Monday, February 5, 2024

Kevin Kelly's Book of Advice

 

Kevin Kelly has been writing birthday advice for several years.  He collected them in Excellent Advice for Living: Wisdom I Wish I'd Known Earlier.  I collected 51 of them earlier in this blog post.  Here, I've selected an anthology of all my favorites:

  1. Being enthusiastic is worth 25 IQ points.
  2. Always demand a deadline. A deadline weeds out the extraneous and the ordinary. It prevents you from trying to make it perfect, so you have to make it different. Different is better.
  3. Being able to listen well is a superpower. While listening to someone you love keep asking them “Is there more?”, until there is no more.
  4. Rule of 3 in conversation. To get to the real reason, ask a person to go deeper than what they just said. Then again, and once more. The third time’s answer is close to the truth.
  5. Don’t be the best. Be the only.
  6. Everyone is shy. Other people are waiting for you to introduce yourself to them, they are waiting for you to send them an email, they are waiting for you to ask them on a date.
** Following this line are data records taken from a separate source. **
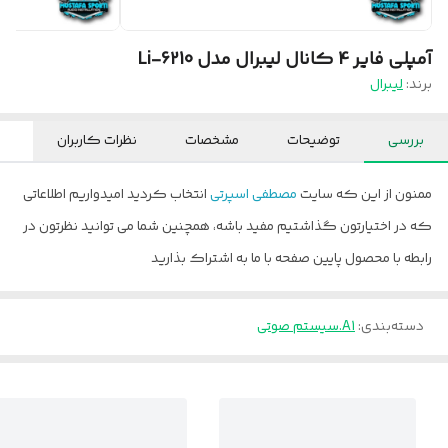
آمپلی فایر 4 کانال لیبرال مدل Li-6210
برند:
لیبرال
بررسی
توضیحات
مشخصات
نظرات کاربران
ممنون از این که سایت
مصطفی اسپرتی
انتخاب کردید امیدواریم اطلاعاتی
که در اختیارتون گذاشتیم مفید باشه، همچنین شما می توانید نظرتون در
رابطه با محصول پایین صفحه با ما به اشتراک بذارید
دسته‌بندی
:
A1.سیستم صوتی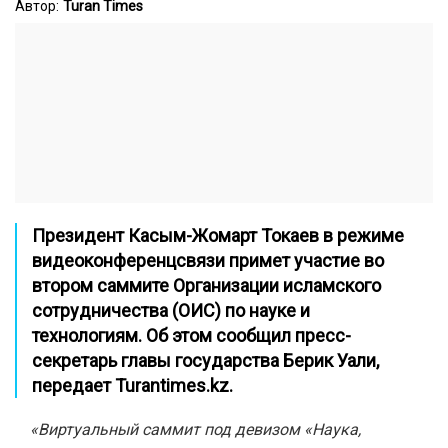
Автор:
Turan Times
Президент Касым-Жомарт Токаев в режиме
видеоконференцсвязи примет участие во
втором саммите Организации исламского
сотрудничества (ОИС) по науке и
технологиям. Об этом сообщил пресс-
секретарь главы государства Берик Уали,
передает
Turantimes.kz.
«Виртуальный саммит под девизом «Наука,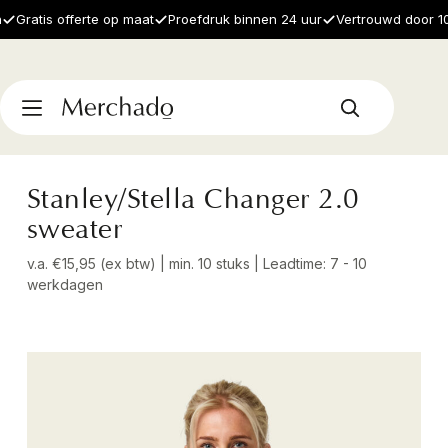
ratis offerte op maat
Proefdruk binnen 24 uur
Vertrouwd door 1000+
Stanley/Stella Changer 2.0
sweater
v.a. €15,95 (ex btw) | min. 10 stuks | Leadtime: 7 - 10
werkdagen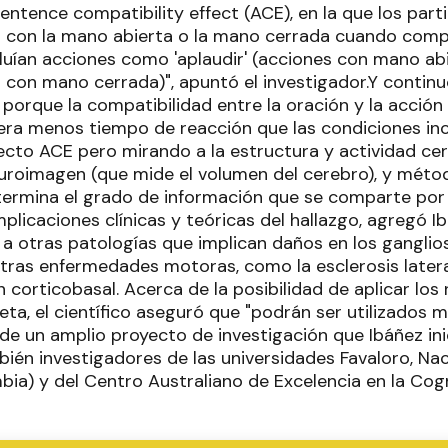
ntence compatibility effect (ACE), en la que los part
 con la mano abierta o la mano cerrada cuando compr
luían acciones como 'aplaudir' (acciones con mano abie
 con mano cerrada)", apuntó el investigador.Y continu
 porque la compatibilidad entre la oración y la acció
era menos tiempo de reacción que las condiciones in
ecto ACE pero mirando a la estructura y actividad ce
uroimagen (que mide el volumen del cerebro), y méto
termina el grado de información que se comparte por 
mplicaciones clínicas y teóricas del hallazgo, agregó 
 a otras patologías que implican daños en los ganglio
tras enfermedades motoras, como la esclerosis lateral
 corticobasal. Acerca de la posibilidad de aplicar los
eta, el científico aseguró que "podrán ser utilizados m
de un amplio proyecto de investigación que Ibáñez ini
ién investigadores de las universidades Favaloro, Naci
bia) y del Centro Australiano de Excelencia en la Cog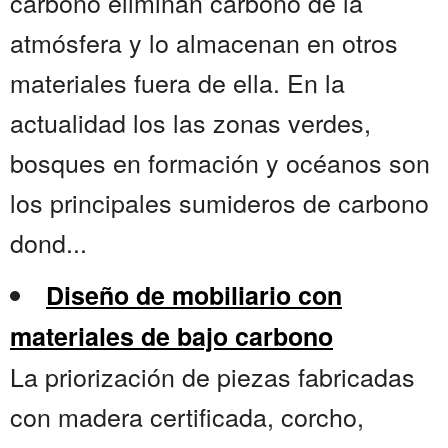
carbono eliminan carbono de la
atmósfera y lo almacenan en otros
materiales fuera de ella. En la
actualidad los las zonas verdes,
bosques en formación y océanos son
los principales sumideros de carbono
dond...
Diseño de mobiliario con
materiales de bajo carbono
La priorización de piezas fabricadas
con madera certificada, corcho,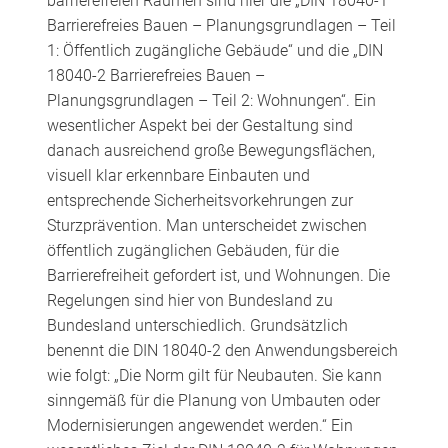
barrierefreien Räumen sind hier die „DIN 18040-1
Barrierefreies Bauen – Planungsgrundlagen – Teil
1: Öffentlich zugängliche Gebäude“ und die „DIN
18040-2 Barrierefreies Bauen –
Planungsgrundlagen – Teil 2: Wohnungen“. Ein
wesentlicher Aspekt bei der Gestaltung sind
danach ausreichend große Bewegungsflächen,
visuell klar erkennbare Einbauten und
entsprechende Sicherheitsvorkehrungen zur
Sturzprävention. Man unterscheidet zwischen
öffentlich zugänglichen Gebäuden, für die
Barrierefreiheit gefordert ist, und Wohnungen. Die
Regelungen sind hier von Bundesland zu
Bundesland unterschiedlich. Grundsätzlich
benennt die DIN 18040-2 den Anwendungsbereich
wie folgt: „Die Norm gilt für Neubauten. Sie kann
sinngemäß für die Planung von Umbauten oder
Modernisierungen angewendet werden.“ Ein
Go ahead.
  7. The more you are interested in others, the more interesting they find you. To be interesting, be interested.
  8. To make something good, just do it. To make something great, just re-do it, re-do it, re-do it. The secret to making fine things is in remaking them.
  9. Show up. Keep showing up. Somebody successful said: 99% of success is just showing up.
  10.  If you are not falling down occasionally, you are just coasting
  11. Perhaps the most counter-intuitive truth of the universe is that the more you give to others, the more you’ll get. Understanding this is the beginning of wisdom.
  12. You are what you do. Not what you say, not what you believe, not how you vote, but what you spend your time on.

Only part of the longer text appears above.